■ **TASK INSTRUCTIONS**: How many lines in the entries below contain "panzipet"? Answer with the number only.

■ **Transcribed page contents**:
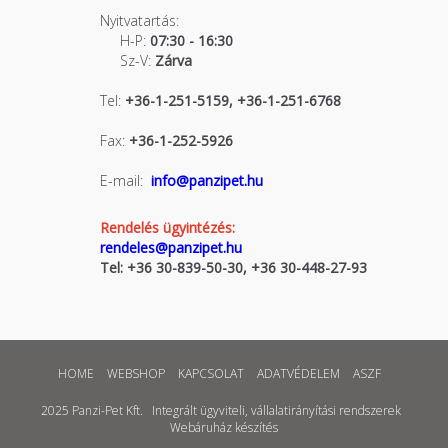
Nyitvatartás:
H-P:
07:30 - 16:30
Sz-V:
Zárva
Tel:
+36-1-251-5159, +36-1-251-6768
Fax:
+36-1-252-5926
E-mail:
info@panzipet.hu
Rendelés ügyintézés:
rendeles@panzipet.hu
Tel: +36 30-839-50-30, +36 30-448-27-93
HOME
WEBSHOP
KAPCSOLAT
ADATVÉDELEM
ASZF
2025 Panzi-Pet Kft.
Integrált ügyviteli, vállalatirányítási rendszerek
Webáruház készítés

■ **THE ANSWER**: 2